Below are lines of data; restate word for word those running from the line containing "Legoland Dubai presents Journey to Mythica" to the line containing "STAY CONNECTED", inclusive, and no others.

[Records from a dataset]
__________

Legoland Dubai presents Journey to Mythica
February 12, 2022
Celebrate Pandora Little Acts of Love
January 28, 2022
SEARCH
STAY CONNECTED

__________

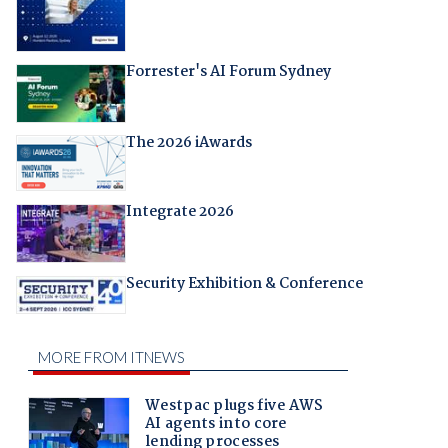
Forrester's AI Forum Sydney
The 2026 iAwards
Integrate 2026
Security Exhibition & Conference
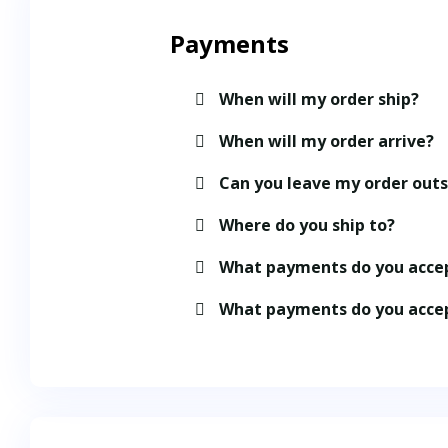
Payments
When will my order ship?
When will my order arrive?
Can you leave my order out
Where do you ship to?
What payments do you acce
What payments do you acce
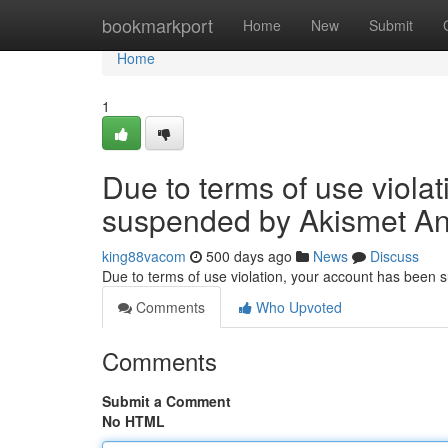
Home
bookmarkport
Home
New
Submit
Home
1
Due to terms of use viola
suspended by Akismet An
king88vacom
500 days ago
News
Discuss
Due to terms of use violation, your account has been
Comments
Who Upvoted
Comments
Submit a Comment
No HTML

__________

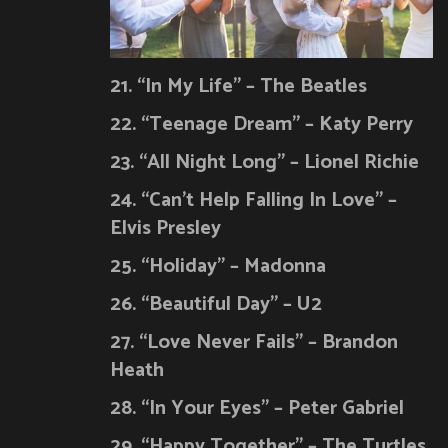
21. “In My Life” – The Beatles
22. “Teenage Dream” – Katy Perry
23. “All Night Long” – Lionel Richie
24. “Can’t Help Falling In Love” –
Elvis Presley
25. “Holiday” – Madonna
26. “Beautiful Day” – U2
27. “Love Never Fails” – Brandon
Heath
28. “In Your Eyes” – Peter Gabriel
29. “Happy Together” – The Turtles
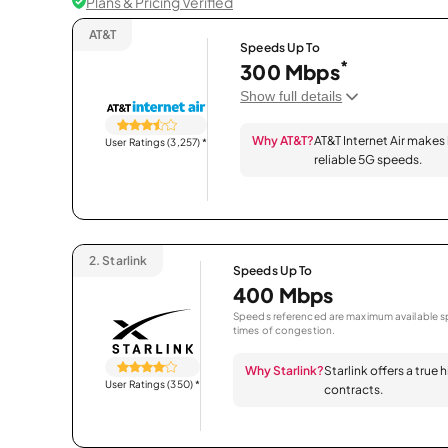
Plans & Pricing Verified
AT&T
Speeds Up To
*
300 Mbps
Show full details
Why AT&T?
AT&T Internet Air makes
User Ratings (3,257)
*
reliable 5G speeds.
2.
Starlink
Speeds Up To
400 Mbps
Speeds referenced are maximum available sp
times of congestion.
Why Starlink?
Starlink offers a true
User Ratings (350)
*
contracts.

__________

* [Solution for this problem]:
Legoland Dubai presents Journey to Mythica
February 12, 2022
Celebrate Pandora Little Acts of Love
January 28, 2022
SEARCH
STAY CONNECTED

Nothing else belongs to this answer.